La Ilíada coral del beticismo, de Antonio Hernández.
Cuando en 1994 se conmemoraron los mil partidos del Betis en Primera División el escritor Antonio Hernández nos dejó estas reflexiones sobre el acontecimiento en las páginas de Diario 16 Andalucía.
Como bien decía Antonio Hernández «amor con amor se paga, y da lo mismo que el ser amado tenga tenga veinte o treinta años o que el Betis haya jugado cien o mil partidos en Primera».
Una vez más una declaración de amor incondicional a los colores verdiblancos y a lo que el beticismo representa.
Quienes en una etapa dilatada de nuestra vida llegamos a tener una gran memoria y la empleamos en impresionar a nuestros paisanos juveniles, cuando estamos caducando y casi la hemos perdido por completo, corremos el riesgo de que nos ocurra algo muy desagradable: que nos acusen de plagio si damos una frase ajena como nuestra.
Con esa duda, y ahora que el Betis va a jugar su partido número mil en Primera, no sé si decir que la eternidad viene sola. Y no sé si decirlo porque me parece una frase demasiado redonda como para que sea mía, y porque tampoco me sirve de mucho para mi propósito de celebrar al Betis en una altura inédita o que no hayan escalado ciertas mediocridades, dicho sea sin señalar.

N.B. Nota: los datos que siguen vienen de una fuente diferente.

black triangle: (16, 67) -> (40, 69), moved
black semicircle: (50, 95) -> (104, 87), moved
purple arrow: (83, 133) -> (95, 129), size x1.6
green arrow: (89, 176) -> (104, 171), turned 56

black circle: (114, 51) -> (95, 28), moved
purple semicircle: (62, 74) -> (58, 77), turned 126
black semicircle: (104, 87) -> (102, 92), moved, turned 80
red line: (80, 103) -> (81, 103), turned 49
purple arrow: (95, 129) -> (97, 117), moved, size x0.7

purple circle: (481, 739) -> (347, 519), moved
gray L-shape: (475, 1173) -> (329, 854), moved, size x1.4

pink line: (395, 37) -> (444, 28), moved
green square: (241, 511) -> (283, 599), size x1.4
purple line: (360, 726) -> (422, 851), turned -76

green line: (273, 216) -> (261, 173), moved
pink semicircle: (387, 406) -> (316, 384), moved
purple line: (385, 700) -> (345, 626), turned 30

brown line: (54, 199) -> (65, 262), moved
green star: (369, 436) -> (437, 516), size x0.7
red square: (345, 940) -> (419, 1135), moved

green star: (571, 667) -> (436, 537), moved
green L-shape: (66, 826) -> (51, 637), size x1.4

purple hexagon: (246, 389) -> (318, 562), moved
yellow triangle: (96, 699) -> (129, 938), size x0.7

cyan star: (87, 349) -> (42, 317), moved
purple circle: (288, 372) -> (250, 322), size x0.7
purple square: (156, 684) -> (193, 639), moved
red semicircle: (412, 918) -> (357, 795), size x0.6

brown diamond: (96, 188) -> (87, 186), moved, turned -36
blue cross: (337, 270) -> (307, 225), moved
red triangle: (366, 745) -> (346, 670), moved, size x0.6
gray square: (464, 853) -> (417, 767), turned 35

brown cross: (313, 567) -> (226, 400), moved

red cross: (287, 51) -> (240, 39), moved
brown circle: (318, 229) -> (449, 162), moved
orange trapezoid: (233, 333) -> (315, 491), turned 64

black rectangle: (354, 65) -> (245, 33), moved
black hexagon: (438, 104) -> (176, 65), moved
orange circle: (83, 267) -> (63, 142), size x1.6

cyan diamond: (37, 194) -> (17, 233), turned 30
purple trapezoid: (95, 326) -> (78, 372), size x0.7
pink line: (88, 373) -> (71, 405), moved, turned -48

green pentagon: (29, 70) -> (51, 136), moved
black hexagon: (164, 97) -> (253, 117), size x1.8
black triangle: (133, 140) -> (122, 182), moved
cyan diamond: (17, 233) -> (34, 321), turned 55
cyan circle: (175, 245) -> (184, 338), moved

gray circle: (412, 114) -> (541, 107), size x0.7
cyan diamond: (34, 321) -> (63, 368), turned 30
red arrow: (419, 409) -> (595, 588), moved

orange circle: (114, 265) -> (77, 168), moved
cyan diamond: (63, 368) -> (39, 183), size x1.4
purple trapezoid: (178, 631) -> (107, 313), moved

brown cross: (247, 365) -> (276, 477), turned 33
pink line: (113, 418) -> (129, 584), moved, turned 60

Mía podía ser otra más terrible si Paul Claudel, el gran reaccionario, estuviera dispuesto a echarme una manita: “¿Tolerancia con el Sevilla? ¡Existen casas para eso¡”. Pero, en vista de que Lopera y Cuervas se han dado el abrazo del oso para que su selva personal de plantas carnívoras no devore a las respectivas aficiones, me voy a prohibir atizar ningún fuego, excepto el de la pasión por unos colores que no son eternos porque hayan llegado al número mil—el que los antiguos supusieron la eternidad en vista de que los nombres de los números superiores a mil sólo significaban adiciones o multiplicaciones del mismo–sino porque incluso en el cincuenta o en el treinta y uno reflejarían una distinción inequívoca.
Fuera de cualquier ofrenda a lo cualitativo insustancial, quede claro lo que es tan diáfano como nuestros colores: el Betis, como Sinatra, no vende voz, sino estilo, y el estilo propio reconocido difícilmente acepta comparaciones. Desde dicha premisa, lo que celebramos no es un número, sino una existencia con una propiedad que sólo posee el amor: la de acuñar una moneda que es de la misma pasta que la mercancía. O sea, que amor con amor se paga, no con otra cosa, y da lo mismo que el ser amado tenga veinte o treinta años como que el Betis haya jugado cien o mil partidos en Primera.
Lo importante es ser de Primera, aun en Segunda. Y con el Betis siempre ha sido así porque una cosa es el equipo y otra el club. Al primero lo que es del César o de los goles. Y al segundo, que es lo primero, lo que sólo puede ser de la diferencia: una afición como la cúpula de un océano. La que mece, la que impulsa, la que canta al equipo en su cuna del Villamarín, la que lo hace leyenda: estilo, canto y cuento. Y no es que otro club no pueda ser grande por sus títulos, sino porque siempre le faltará un juglar, un aeda colectivo de la categoría del de Heliópolis, su bardo grande y verde como la copa de un pino.
Dicen que Alejandro, al conocer las glorias de Aquiles, no lloró de envidia por ellas, sino porque las cantó Homero.